## What needs to be done
Give the entries below again, word for word, and leave out the images.
------ Given records
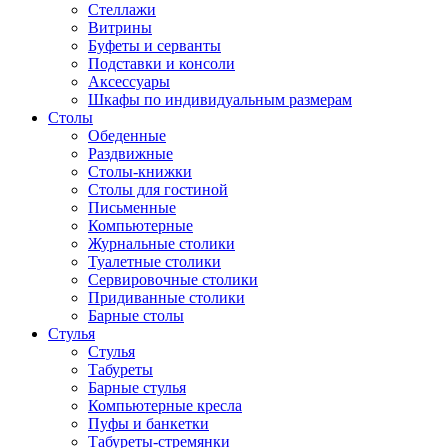
Стеллажи
Витрины
Буфеты и серванты
Подставки и консоли
Аксессуары
Шкафы по индивидуальным размерам
Столы
Обеденные
Раздвижные
Столы-книжки
Столы для гостиной
Письменные
Компьютерные
Журнальные столики
Туалетные столики
Сервировочные столики
Придиванные столики
Барные столы
Стулья
Стулья
Табуреты
Барные стулья
Компьютерные кресла
Пуфы и банкетки
Табуреты-стремянки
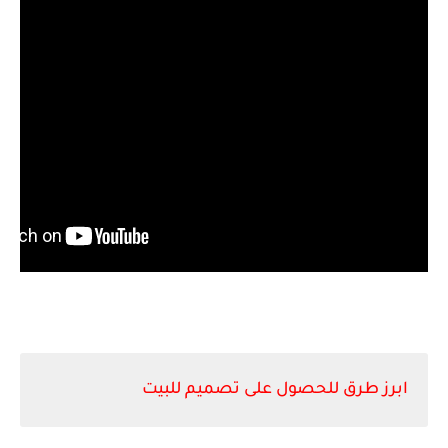
ابرز طرق للحصول على تصميم للبيت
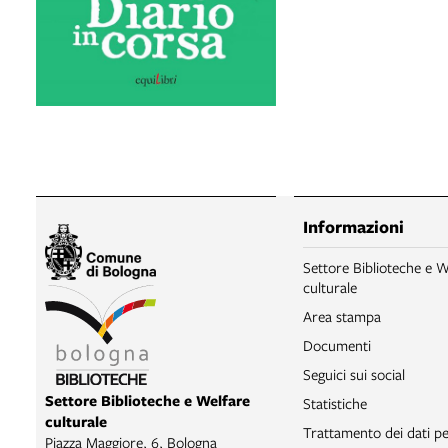
Informazioni
Settore Biblioteche e W
culturale
Area stampa
Documenti
Seguici sui social
Settore Biblioteche e Welfare
Statistiche
culturale
Trattamento dei dati pe
Piazza Maggiore, 6, Bologna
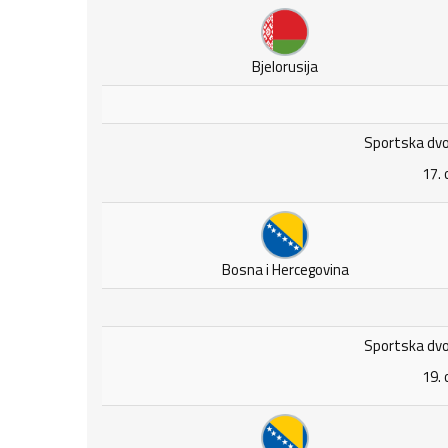
Bjelorusija
Sportska dvo
17. 
Bosna i Hercegovina
Sportska dvo
19. 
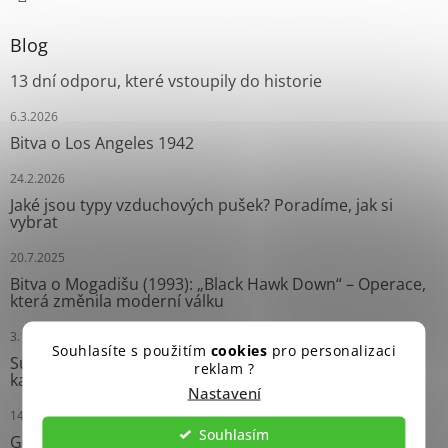
Blog
13 dní odporu, které vstoupily do historie
6.3.2026
Bitva o Los Angeles 1942
24.2.2026
Jaké jsou typy vzduchových pušek? Poradíme, jak si
vybrat
20.7.2025
Bitva o Mogadišu (1993): „Black Hawk Down“ – Operace,
která změnila moderní válku
3.10.2024
Souhlasíte s použitím
cookies
pro personalizaci
Survival náramky: Neprávem opomíjení pomocníci
reklam ?
každého dobrodruha
Nastavení
14.9.2024
Souhlasím
Grease Gun: Ikonický Samopal Druhé světové války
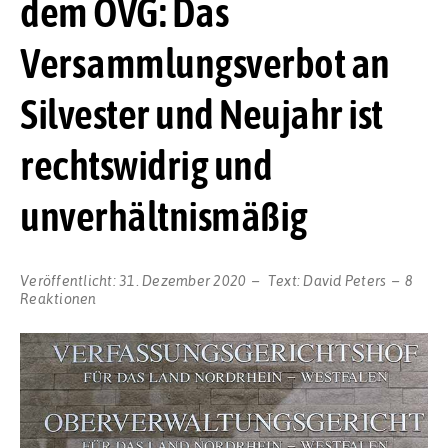
dem OVG: Das
Versammlungsverbot an
Silvester und Neujahr ist
rechtswidrig und
unverhältnismäßig
Veröffentlicht:
31. Dezember 2020
Text:
David Peters
8
Reaktionen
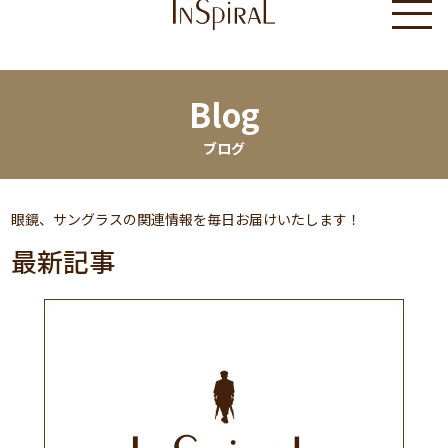
Blog
ブログ
眼鏡、サングラスの関連情報を毎日お届けいたします！
最新記事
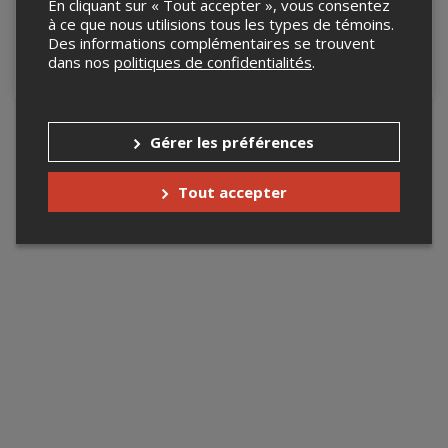
En cliquant sur « Tout accepter », vous consentez
à Québec
Boucherville
à ce que nous utilisions tous les types de témoins.
9 octobre 2026, 19h30
15 octobre 2026, 20h00
Des informations complémentaires se trouvent
La Ninkasi Bar & Bistro,
Gaspard - Brasserie
dans nos
politiques de confidentialités
.
Québec, QC
artisanale, Boucherville, QC
Gérer les préférences
Tout accepter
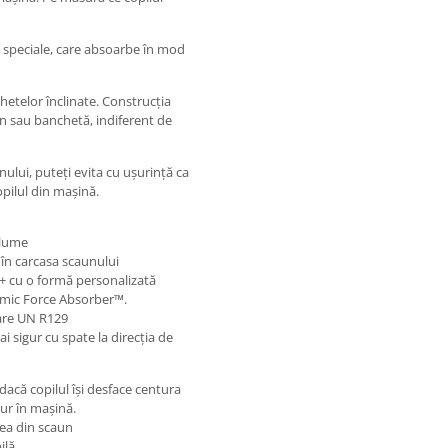
e speciale, care absoarbe în mod
etelor înclinate. Construcția
n sau banchetă, indiferent de
ului, puteți evita cu ușurință ca
opilul din mașină.
 lume
 în carcasa scaunului
P+ cu o formă personalizată
amic Force Absorber™.
are UN R129
i sigur cu spate la direcția de
acă copilul își desface centura
ur în mașină.
rea din scaun
ilă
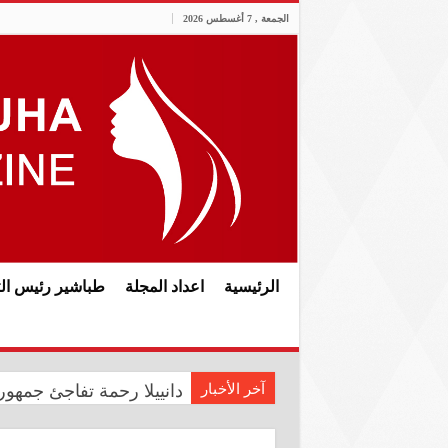
الجمعة , 7 أغسطس 2026
الرئيسية
اعداد المجلة
طباشير رئيس الت
آخر الأخبار
دانييلا رحمة تفاجئ جمهوره
رئيس الوزراء علي فالح الز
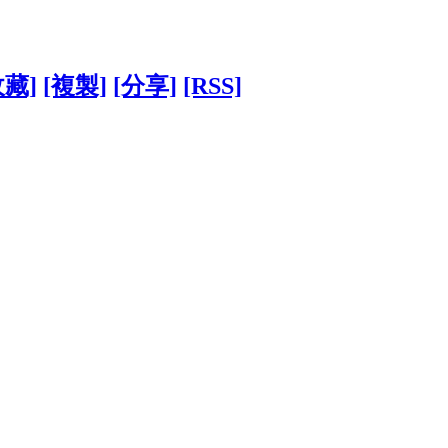
收藏]
[複製]
[分享]
[RSS]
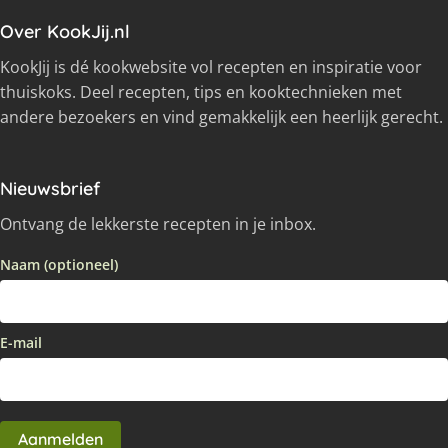
Over KookJij.nl
KookJij is dé kookwebsite vol recepten en inspiratie voor
thuiskoks. Deel recepten, tips en kooktechnieken met
andere bezoekers en vind gemakkelijk een heerlijk gerecht.
Nieuwsbrief
Ontvang de lekkerste recepten in je inbox.
Naam (optioneel)
E-mail
Aanmelden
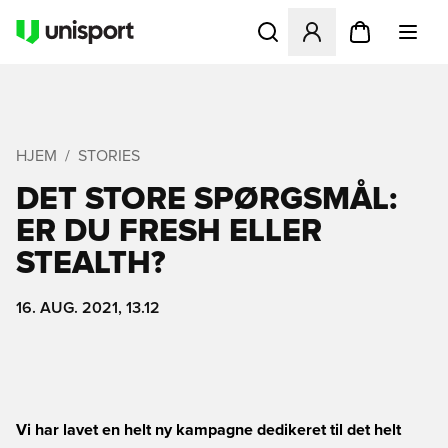
Åbner en Modal til at logge 
HJEM
STORIES
DET STORE SPØRGSMÅL:
ER DU FRESH ELLER
STEALTH?
16. AUG. 2021, 13.12
Vi har lavet en helt ny kampagne dedikeret til det helt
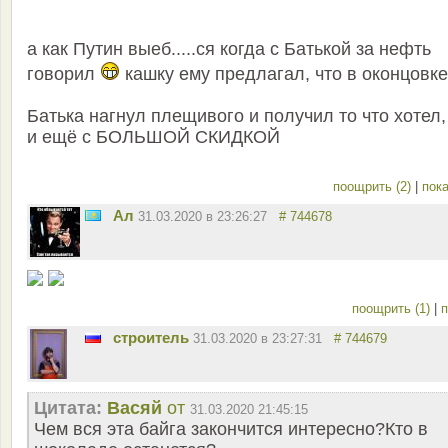
а как Путин выеб.....ся когда с Батькой за нефть
говорил
кашку ему предлагал, что в оконцовке
Батька нагнул плещивого и получил то что хотел,
и ещё с БОЛЬШОЙ СКИДКОЙ
поощрить (2)
|
пока
Ал
31.03.2020 в 23:26:27
# 744678
поощрить (1)
|
п
строитель
31.03.2020 в 23:27:31
# 744679
Цитата:
Васяй
от
31.03.2020 21:45:15
Чем вся эта байга закончится интересно?Кто в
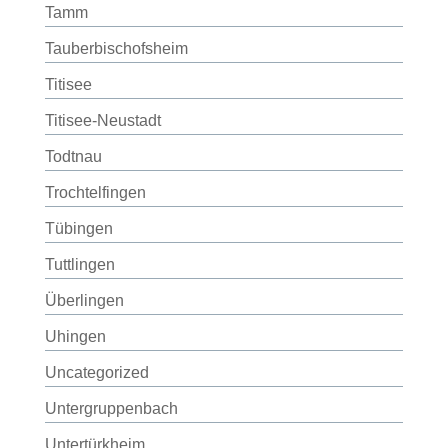
Tamm
Tauberbischofsheim
Titisee
Titisee-Neustadt
Todtnau
Trochtelfingen
Tübingen
Tuttlingen
Überlingen
Uhingen
Uncategorized
Untergruppenbach
Untertürkheim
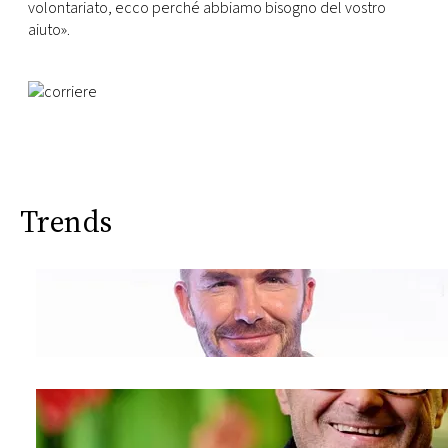
volontariato, ecco perché abbiamo bisogno del vostro
aiuto».
Trends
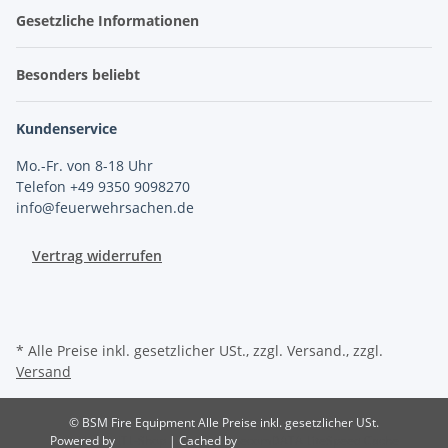
Gesetzliche Informationen
Besonders beliebt
Kundenservice
Mo.-Fr. von 8-18 Uhr
Telefon +49 9350 9098270
info@feuerwehrsachen.de
Vertrag widerrufen
* Alle Preise inkl. gesetzlicher USt., zzgl. Versand., zzgl.
Versand
© BSM Fire Equipment
Alle Preise inkl. gesetzlicher USt.
Powered by
JTL-Shop
| Cached by
ecomDATA LiteSpeed Cache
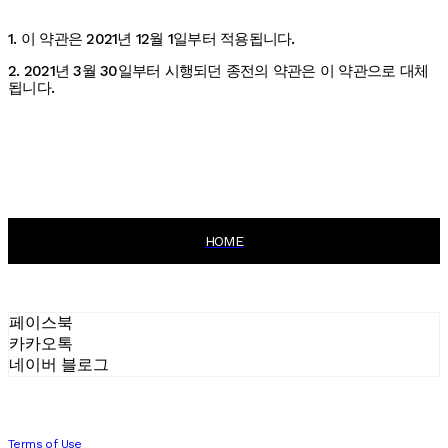
1. 이 약관은 2021년 12월 1일부터 적용됩니다.
2. 2021년 3월 30일부터 시행되던 종전의 약관은 이 약관으로 대체
됩니다.
HOME
페이스북
카카오톡
네이버 블로그
Terms of Use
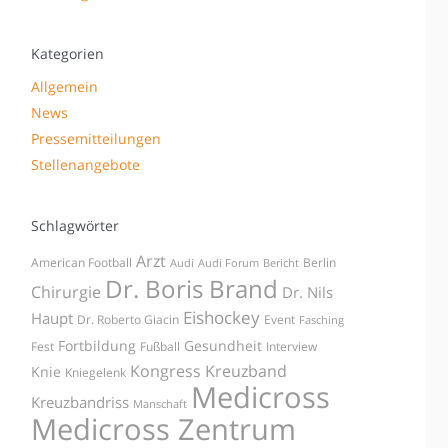
Kategorien
Allgemein
News
Pressemitteilungen
Stellenangebote
Schlagwörter
Arzt
American Football
Berlin
Audi
Audi Forum
Bericht
Dr. Boris Brand
Chirurgie
Dr. Nils
Eishockey
Haupt
Dr. Roberto Giacin
Event
Fasching
Fortbildung
Gesundheit
Fest
Fußball
Interview
Kongress
Kreuzband
Knie
Kniegelenk
Medicross
Kreuzbandriss
Manschaft
Medicross Zentrum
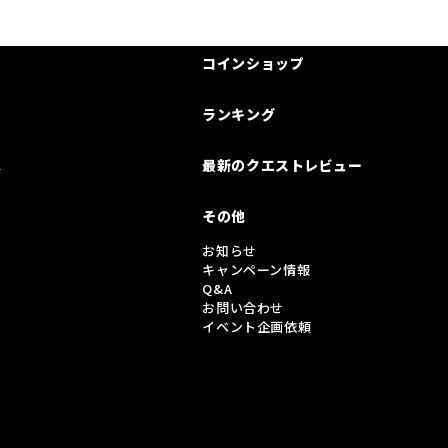
コインショップ
ランキング
は
最新のクエストレビュー
その他
お知らせ
キャンペーン情報
Q&A
お問い合わせ
イベント企画依頼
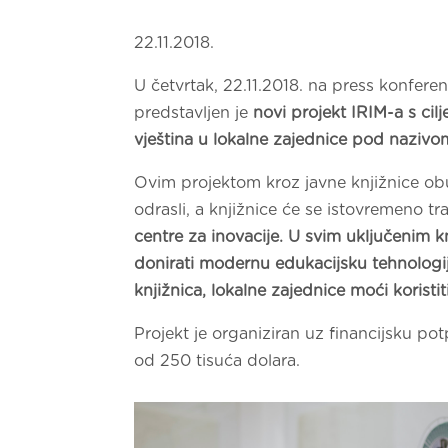
22.11.2018.
U četvrtak, 22.11.2018. na press konfere
predstavljen je
novi projekt IRIM-a s cil
vještina u lokalne zajednice pod nazivom
Ovim projektom kroz javne knjižnice obu
odrasli, a knjižnice će se istovremeno tr
centre za inovacije. U svim uključenim 
donirati modernu edukacijsku tehnologij
knjižnica, lokalne zajednice moći koristiti
Projekt je organiziran uz financijsku po
od 250 tisuća dolara.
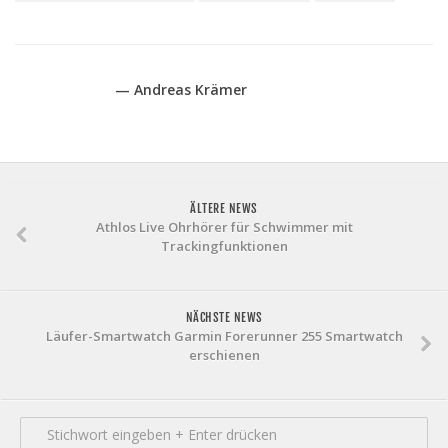
— Andreas Krämer
ÄLTERE NEWS
Athlos Live Ohrhörer für Schwimmer mit
Trackingfunktionen
NÄCHSTE NEWS
Läufer-Smartwatch Garmin Forerunner 255 Smartwatch
erschienen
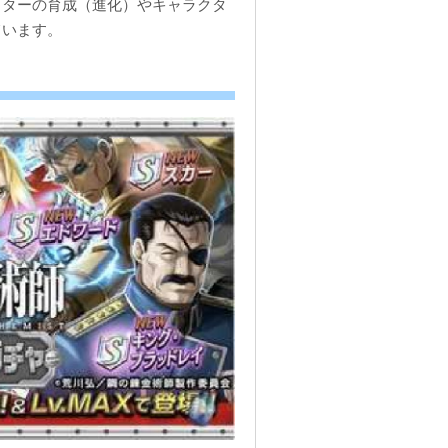
クターの育成（進化）やキャラクタ
ています。
！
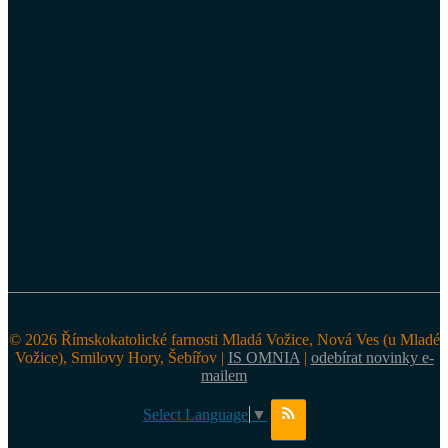
© 2026 Římskokatolické farnosti Mladá Vožice, Nová Ves (u Mladé
Vožice), Smilovy Hory, Šebířov |
IS OMNIA
|
odebírat novinky e-
mailem
Select Language
▼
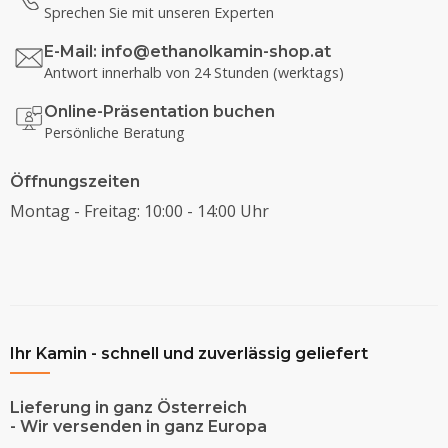
Sprechen Sie mit unseren Experten
E-Mail:
info@ethanolkamin-shop.at
Antwort innerhalb von 24 Stunden (werktags)
Online-Präsentation buchen
Persönliche Beratung
Öffnungszeiten
Montag - Freitag: 10:00 - 14:00 Uhr
Ihr Kamin - schnell und zuverlässig geliefert
Lieferung in ganz Österreich
- Wir versenden in ganz Europa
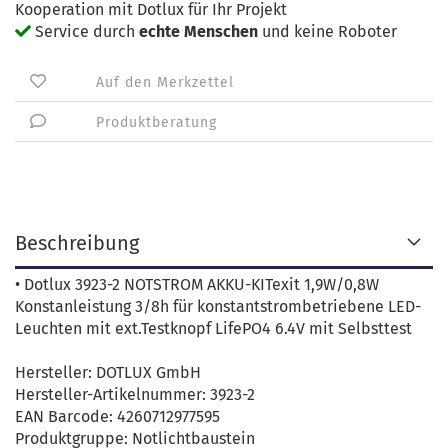
Kooperation mit Dotlux für Ihr Projekt
Service durch
echte Menschen
und keine Roboter
Auf den Merkzettel
Produktberatung
Beschreibung
• Dotlux 3923-2 NOTSTROM AKKU-KITexit 1,9W/0,8W
Konstanleistung 3/8h für konstantstrombetriebene LED-
Leuchten mit ext.Testknopf LifePO4 6.4V mit Selbsttest
Hersteller: DOTLUX GmbH
Hersteller-Artikelnummer: 3923-2
EAN Barcode: 4260712977595
Produktgruppe: Notlichtbaustein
------------
## Answer to this problem
Стеллажи
Витрины
Буфеты и серванты
Подставки и консоли
Аксессуары
Шкафы по индивидуальным размерам
Столы
Обеденные
Раздвижные
Столы-книжки
Столы для гостиной
Письменные
Компьютерные
Журнальные столики
Туалетные столики
Сервировочные столики
Придиванные столики
Барные столы
Стулья
Стулья
Табуреты
Барные стулья
Компьютерные кресла
Пуфы и банкетки
Табуреты-стремянки
ابرز طرق للحصول على تصميم للبيت
Informazioni
Settore Biblioteche e W
culturale
Area stampa
Documenti
Seguici sui social
Settore Biblioteche e Welfare
Statistiche
culturale
Trattamento dei dati pe
Piazza Maggiore, 6, Bologna
Bjelorusija
Sportska dvo
17. 
Bosna i Hercegovina
Sportska dvo
19. 
Blog
13 dní odporu, které vstoupily do historie
6.3.2026
Bitva o Los Angeles 1942
24.2.2026
Jaké jsou typy vzduchových pušek? Poradíme, jak si
vybrat
20.7.2025
Bitva o Mogadišu (1993): „Black Hawk Down“ – Operace,
která změnila moderní válku
3.10.2024
Souhlasíte s použitím
cookies
pro personalizaci
Survival náramky: Neprávem opomíjení pomocníci
reklam ?
každého dobrodruha
Nastavení
14.9.2024
Souhlasím
Grease Gun: Ikonický Samopal Druhé světové války
dem OVG: Das
Versammlungsverbot an
Silvester und Neujahr ist
rechtswidrig und
unverhältnismäßig
Veröffentlicht:
31. Dezember 2020
Text:
David Peters
8
Reaktionen
Blog
ブログ
眼鏡、サングラスの関連情報を毎日お届けいたします！
最新記事
En cliquant sur « Tout accepter », vous consentez
à Québec
Boucherville
à ce que nous utilisions tous les types de témoins.
9 octobre 2026, 19h30
15 octobre 2026, 20h00
Des informations complémentaires se trouvent
La Ninkasi Bar & Bistro,
Gaspard - Brasserie
dans nos
politiques de confidentialités
.
Québec, QC
artisanale, Boucherville, QC
Gérer les préférences
Tout accepter
e speciale, care absoarbe în mod
etelor înclinate. Construcția
n sau banchetă, indiferent de
ului, puteți evita cu ușurință ca
opilul din mașină.
 lume
 în carcasa scaunului
P+ cu o formă personalizată
amic Force Absorber™.
are UN R129
i sigur cu spate la direcția de
acă copilul își desface centura
ur în mașină.
rea din scaun
ilă
الجمعة , 7 أغسطس 2026
الرئيسية
اعداد المجلة
طباشير رئيس الت
آخر الأخبار
دانييلا رحمة تفاجئ جمهوره
رئيس الوزراء علي فالح الز
收藏]
[複製]
[分享]
[RSS]
Over KookJij.nl
KookJij is dé kookwebsite vol recepten en inspiratie voor
thuiskoks. Deel recepten, tips en kooktechnieken met
andere bezoekers en vind gemakkelijk een heerlijk gerecht.
Nieuwsbrief
Ontvang de lekkerste recepten in je inbox.
Naam (optioneel)
E-mail
Aanmelden
Åbner en Modal til at logge 
HJEM
STORIES
DET STORE SPØRGSMÅL:
ER DU FRESH ELLER
STEALTH?
16. AUG. 2021, 13.12
Vi har lavet en helt ny kampagne dedikeret til det helt
а как Путин выеб.....ся когда с Батькой за нефть
говорил
кашку ему предлагал, что в оконцовке
Батька нагнул плещивого и получил то что хотел,
и ещё с БОЛЬШОЙ СКИДКОЙ
поощрить (2)
|
пока
Ал
31.03.2020 в 23:26:27
# 744678
поощрить (1)
|
п
строитель
31.03.2020 в 23:27:31
# 744679
Цитата:
Васяй
от
31.03.2020 21:45:15
Чем вся эта байга закончится интересно?Кто в
Tamm
Tauberbischofsheim
Titisee
Titisee-Neustadt
Todtnau
Trochtelfingen
Tübingen
Tuttlingen
Überlingen
Uhingen
Uncategorized
Untergruppenbach
Untertürkheim
volontariato, ecco perché abbiamo bisogno del vostro
aiuto».
Trends
Gesetzliche Informationen
Besonders beliebt
Kundenservice
Mo.-Fr. von 8-18 Uhr
Telefon +49 9350 9098270
info@feuerwehrsachen.de
Vertrag widerrufen
* Alle Preise inkl. gesetzlicher USt., zzgl. Versand., zzgl.
Versand
© BSM Fire Equipment
Alle Preise inkl. gesetzlicher USt.
Powered by
JTL-Shop
| Cached by
ecomDATA LiteSpeed Cache
1. 이 약관은 2021년 12월 1일부터 적용됩니다.
2. 2021년 3월 30일부터 시행되던 종전의 약관은 이 약관으로 대체
됩니다.
HOME
페이스북
카카오톡
네이버 블로그
Terms of Use
Kategorien
Allgemein
News
Pressemitteilungen
Stellenangebote
Schlagwörter
Arzt
American Football
Berlin
Audi
Audi Forum
Bericht
Dr. Boris Brand
Chirurgie
Dr. Nils
Eishockey
Haupt
Dr. Roberto Giacin
Event
Fasching
Fortbildung
Gesundheit
Fest
Fußball
Interview
Kongress
Kreuzband
Knie
Kniegelenk
Medicross
Kreuzbandriss
Manschaft
Medicross Zentrum
コインショップ
ランキング
は
最新のクエストレビュー
その他
お知らせ
キャンペーン情報
Q&A
お問い合わせ
イベント企画依頼
22.11.2018.
U četvrtak, 22.11.2018. na press konfere
predstavljen je
novi projekt IRIM-a s cil
vještina u lokalne zajednice pod nazivom
Ovim projektom kroz javne knjižnice obu
odrasli, a knjižnice će se istovremeno tr
centre za inovacije. U svim uključenim 
donirati modernu edukacijsku tehnologij
knjižnica, lokalne zajednice moći koristiti
Projekt je organiziran uz financijsku po
od 250 tisuća dolara.
— Andreas Krämer
ÄLTERE NEWS
Athlos Live Ohrhörer für Schwimmer mit
Trackingfunktionen
NÄCHSTE NEWS
Läufer-Smartwatch Garmin Forerunner 255 Smartwatch
erschienen
クターの育成（進化）やキャラクタ
ています。
！
© 2026 Římskokatolické farnosti Mladá Vožice, Nová Ves (u Mladé
Vožice), Smilovy Hory, Šebířov |
IS OMNIA
|
odebírat novinky e-
mailem
Select Language
▼
Sprechen Sie mit unseren Experten
E-Mail:
info@ethanolkamin-shop.at
Antwort innerhalb von 24 Stunden (werktags)
Online-Präsentation buchen
Persönliche Beratung
Öffnungszeiten
Montag - Freitag: 10:00 - 14:00 Uhr
Ihr Kamin - schnell und zuverlässig geliefert
Lieferung in ganz Österreich
- Wir versenden in ganz Europa
Kooperation mit Dotlux für Ihr Projekt
Service durch
echte Menschen
und keine Roboter
Auf den Merkzettel
Produktberatung
Beschreibung
• Dotlux 3923-2 NOTSTROM AKKU-KITexit 1,9W/0,8W
Konstanleistung 3/8h für konstantstrombetriebene LED-
Leuchten mit ext.Testknopf LifePO4 6.4V mit Selbsttest
Hersteller: DOTLUX GmbH
Hersteller-Artikelnummer: 3923-2
EAN Barcode: 4260712977595
Produktgruppe: Notlichtbaustein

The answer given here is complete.